L’idée de marier guitare et violoncelle ne date pas d’hier. Elle a germé dans la tête de Gaspar Claus lorsque, élève au conservatoire de Perpignan, il étudiait Les Folies d’Espagne du compositeur baroque français Marin Marais. Et elle n’a cessé, depuis, de faire son chemin.

Après Barlande, paru il y a quatre ans, voici donc le deuxième CD du père et du fils. « Une lente maturation », explique le violoncelliste. « Si l’on regarde la discographie de mon père, on remarque qu’il n’a jamais réalisé deux enregistrements consécutifs avec les mêmes personnes », fait observer Gaspar Claus.
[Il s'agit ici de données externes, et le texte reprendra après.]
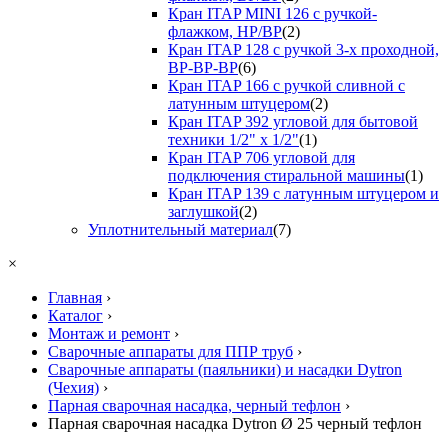
Кран ITAP MINI 126 с ручкой-
флажком, НР/ВР
(2)
Кран ITAP 128 с ручкой 3-х проходной,
ВР-ВР-ВР
(6)
Кран ITAP 166 с ручкой сливной с
латунным штуцером
(2)
Кран ITAP 392 угловой для бытовой
техники 1/2" х 1/2"
(1)
Кран ITAP 706 угловой для
подключения стиральной машины
(1)
Кран ITAP 139 с латунным штуцером и
заглушкой
(2)
Уплотнительный материал
(7)
×
Главная
›
Каталог
›
Монтаж и ремонт
›
Сварочные аппараты для ППР труб
›
Сварочные аппараты (паяльники) и насадки Dytron
(Чехия)
›
Парная сварочная насадка, черный тефлон
›
Парная сварочная насадка Dytron Ø 25 черный тефлон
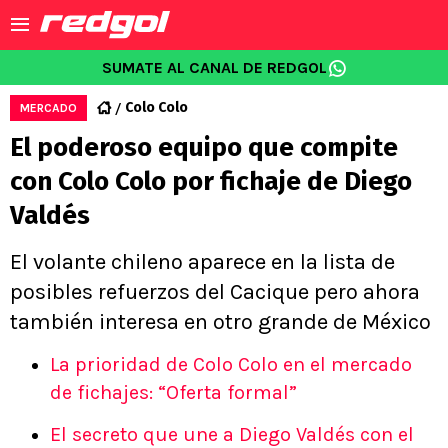
SUMATE AL CANAL DE REDGOL
Colo Colo
MERCADO
El poderoso equipo que compite
con Colo Colo por fichaje de Diego
Valdés
El volante chileno aparece en la lista de
posibles refuerzos del Cacique pero ahora
también interesa en otro grande de México
La prioridad de Colo Colo en el mercado
de fichajes: “Oferta formal”
El secreto que une a Diego Valdés con el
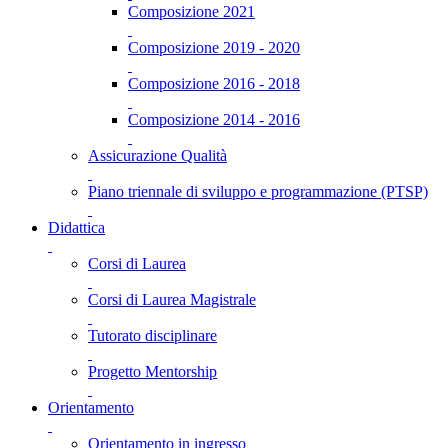
Composizione 2021
Composizione 2019 - 2020
Composizione 2016 - 2018
Composizione 2014 - 2016
Assicurazione Qualità
Piano triennale di sviluppo e programmazione (PTSP)
Didattica
Corsi di Laurea
Corsi di Laurea Magistrale
Tutorato disciplinare
Progetto Mentorship
Orientamento
Orientamento in ingresso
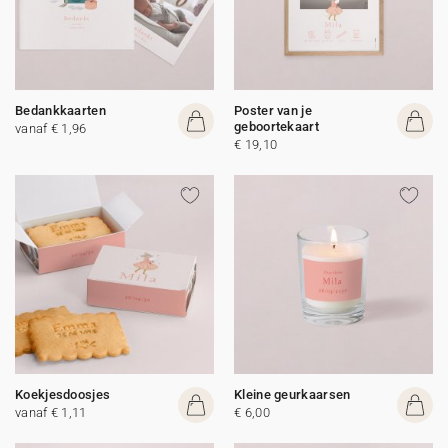
Bedankkaarten
Poster van je
geboortekaart
vanaf € 1,96
€ 19,10
Koekjesdoosjes
Kleine geurkaarsen
vanaf € 1,11
€ 6,00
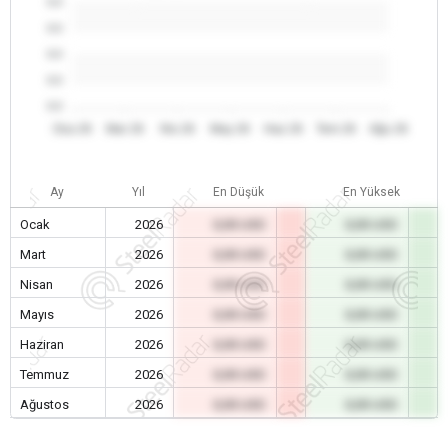
0.0
0.0
0.0
0.0
0.0
Oca 26
Mar 26
Nis 26
May 26
Haz 26
Tem 26
Ağu 26
Ay
Yıl
En Düşük
En Yüksek
Ocak
2026
0,00 USD
0,00 USD
Mart
2026
0,00 USD
0,00 USD
Nisan
2026
0,00 USD
0,00 USD
Mayıs
2026
0,00 USD
0,00 USD
Haziran
2026
0,00 USD
0,00 USD
Temmuz
2026
0,00 USD
0,00 USD
Ağustos
2026
0,00 USD
0,00 USD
Al viento est le fruit d’une expérience partagée et prolongée sur scène. « Beaucoup des nouveaux morceaux se sont nourris de nos concerts. Et certains, qui n’avaient pas été retenus pour le premier disque, ont évolué grâce à la scène ».

Jouer, rejouer, remettre sans cesse l’ouvrage sur le métier : le refrain est connu. Et s’il valait pour la poésie du temps de Boileau, il reste une exigence pour tout créateur d’aujourd’hui.

Un son aussi clair que les idées des musiciens qui le produisent, une diction dont la netteté traduit une forme d’aboutissement et de sérénité dans le chant : tel s’écoute Al Viento. Le duo Claus-Soler a gagné en maturité. « Pedro dirait que nous avons gagné en énergie flamenco », rectifie Gaspar.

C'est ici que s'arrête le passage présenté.